--- ASSIGNMENT ---
This task calls for copying each line below that contains "Manag".

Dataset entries
------------------------------------------------------------

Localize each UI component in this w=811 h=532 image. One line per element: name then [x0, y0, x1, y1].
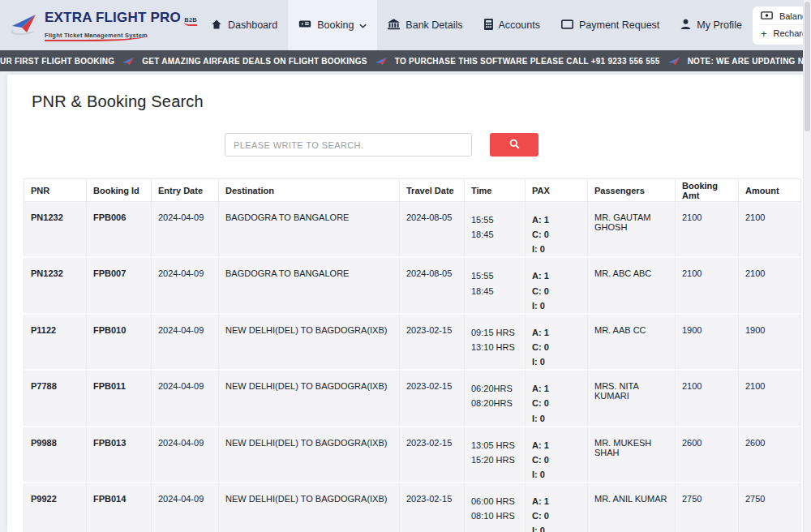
nav-label: Booking — [317, 19, 354, 31]
cell-pnr: PN1232 — [24, 202, 87, 258]
column-header: Time — [465, 179, 526, 202]
nav-label: Dashboard — [228, 19, 277, 31]
nav-label: Bank Details — [406, 19, 462, 31]
cell-pax: A: 1 C: 0 I: 0 — [526, 427, 588, 483]
ticket-icon — [298, 19, 311, 32]
cell-booking-id: FPB014 — [87, 483, 152, 532]
bank-icon — [388, 19, 400, 32]
cell-pnr: P9922 — [24, 483, 87, 532]
cell-travel-date: 2023-02-15 — [400, 370, 465, 426]
nav-item-dashboard[interactable]: Dashboard — [200, 0, 288, 50]
cell-destination: NEW DELHI(DEL) TO BAGDOGRA(IXB) — [219, 370, 400, 426]
window-scrollbar — [803, 0, 811, 532]
table-row: P1122 FPB010 2024-04-09 NEW DELHI(DEL) T… — [24, 314, 801, 370]
cell-entry-date: 2024-04-09 — [152, 483, 219, 532]
search-icon — [509, 139, 520, 152]
cell-booking-amt: 2100 — [676, 257, 739, 313]
search-button[interactable] — [490, 133, 539, 157]
column-header: Entry Date — [152, 179, 219, 202]
nav-item-booking[interactable]: Booking — [288, 0, 377, 50]
cell-destination: BAGDOGRA TO BANGALORE — [219, 202, 400, 258]
cell-pnr: P1122 — [24, 314, 87, 370]
cell-travel-date: 2023-02-15 — [400, 314, 465, 370]
ticker-item: GET AMAZING AIRFARE DEALS ON FLIGHT BOOK… — [142, 57, 394, 66]
column-header: Booking Id — [87, 179, 152, 202]
plus-icon: + — [761, 28, 767, 40]
cell-entry-date: 2024-04-09 — [152, 370, 219, 426]
column-header: PNR — [24, 179, 87, 202]
table-header-row: PNRBooking IdEntry DateDestinationTravel… — [24, 179, 801, 202]
cell-entry-date: 2024-04-09 — [152, 202, 219, 258]
page-title: PNR & Booking Search — [17, 92, 794, 111]
scrollbar-thumb[interactable] — [805, 2, 810, 131]
cell-passengers: MR. MUKESH SHAH — [588, 427, 676, 483]
table-row: P7788 FPB011 2024-04-09 NEW DELHI(DEL) T… — [24, 370, 801, 426]
cell-amount: 2750 — [739, 483, 801, 532]
nav-item-payment-request[interactable]: Payment Request — [551, 0, 670, 50]
nav-item-my-profile[interactable]: My Profile — [670, 0, 753, 50]
nav-item-bank-details[interactable]: Bank Details — [377, 0, 473, 50]
page-body: PNR & Booking Search PNRBooking — [0, 71, 811, 532]
cell-travel-date: 2023-02-15 — [400, 427, 465, 483]
column-header: Destination — [219, 179, 400, 202]
cell-pax: A: 1 C: 0 I: 0 — [526, 370, 588, 426]
cell-pax: A: 1 C: 0 I: 0 — [526, 202, 588, 258]
cell-pnr: PN1232 — [24, 257, 87, 313]
table-row: P9922 FPB014 2024-04-09 NEW DELHI(DEL) T… — [24, 483, 801, 532]
chevron-down-icon — [359, 19, 367, 31]
cell-booking-amt: 2750 — [676, 483, 739, 532]
cell-amount: 2100 — [739, 202, 801, 258]
cell-booking-id: FPB013 — [87, 427, 152, 483]
calculator-icon — [484, 19, 493, 32]
user-icon — [680, 19, 691, 32]
cell-pax: A: 1 C: 0 I: 0 — [526, 257, 588, 313]
cell-destination: BAGDOGRA TO BANGALORE — [219, 257, 400, 313]
ticker-item: TO PURCHASE THIS SOFTWARE PLEASE CALL +9… — [395, 57, 688, 66]
nav-label: Payment Request — [579, 19, 659, 31]
cell-travel-date: 2024-08-05 — [400, 202, 465, 258]
cell-passengers: MR. GAUTAM GHOSH — [588, 202, 676, 258]
cell-amount: 2600 — [739, 427, 801, 483]
cell-time: 15:55 18:45 — [465, 202, 526, 258]
cell-booking-amt: 2100 — [676, 370, 739, 426]
cell-time: 06:20HRS 08:20HRS — [465, 370, 526, 426]
cell-entry-date: 2024-04-09 — [152, 257, 219, 313]
cell-pnr: P7788 — [24, 370, 87, 426]
column-header: Booking Amt — [676, 179, 739, 202]
cell-pax: A: 1 C: 0 I: 0 — [526, 483, 588, 532]
cell-travel-date: 2024-08-05 — [400, 257, 465, 313]
cell-booking-id: FPB007 — [87, 257, 152, 313]
cell-destination: NEW DELHI(DEL) TO BAGDOGRA(IXB) — [219, 483, 400, 532]
cell-entry-date: 2024-04-09 — [152, 427, 219, 483]
cell-booking-id: FPB010 — [87, 314, 152, 370]
cell-entry-date: 2024-04-09 — [152, 314, 219, 370]
main-nav: Dashboard Booking Bank Details Accounts — [200, 0, 753, 50]
cell-booking-amt: 1900 — [676, 314, 739, 370]
search-bar — [225, 133, 794, 157]
cell-amount: 1900 — [739, 314, 801, 370]
content-card: PNR & Booking Search PNRBooking — [7, 75, 804, 532]
bookings-table: PNRBooking IdEntry DateDestinationTravel… — [24, 178, 801, 532]
cell-passengers: MR. AAB CC — [588, 314, 676, 370]
cell-booking-amt: 2100 — [676, 202, 739, 258]
column-header: Amount — [739, 179, 801, 202]
cell-booking-id: FPB006 — [87, 202, 152, 258]
ticker-track: UR FIRST FLIGHT BOOKING GET AMAZING AIRF… — [0, 57, 811, 66]
bookings-table-wrap: PNRBooking IdEntry DateDestinationTravel… — [24, 178, 787, 532]
column-header: PAX — [526, 179, 588, 202]
cell-destination: NEW DELHI(DEL) TO BAGDOGRA(IXB) — [219, 314, 400, 370]
home-icon — [211, 19, 222, 32]
cell-time: 06:00 HRS 08:10 HRS — [465, 483, 526, 532]
plane-icon — [122, 57, 135, 66]
nav-label: My Profile — [697, 19, 742, 31]
search-input[interactable] — [225, 133, 472, 157]
ticker-text: UR FIRST FLIGHT BOOKING — [0, 57, 114, 66]
table-row: P9988 FPB013 2024-04-09 NEW DELHI(DEL) T… — [24, 427, 801, 483]
nav-item-accounts[interactable]: Accounts — [474, 0, 551, 50]
brand-logo[interactable]: EXTRA FLIGHT PRO B2B Flight Ticket Manag… — [10, 10, 200, 41]
top-navbar: EXTRA FLIGHT PRO B2B Flight Ticket Manag… — [0, 0, 811, 50]
cell-amount: 2100 — [739, 370, 801, 426]
paper-plane-logo-icon — [10, 12, 39, 38]
cell-passengers: MR. ABC ABC — [588, 257, 676, 313]
cell-time: 13:05 HRS 15:20 HRS — [465, 427, 526, 483]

------------------------------------------------------------

--- ANSWER BOX ---
brand-logo[interactable]: EXTRA FLIGHT PRO B2B Flight Ticket Manag… — [10, 10, 200, 41]
top-navbar: EXTRA FLIGHT PRO B2B Flight Ticket Manag… — [0, 0, 811, 50]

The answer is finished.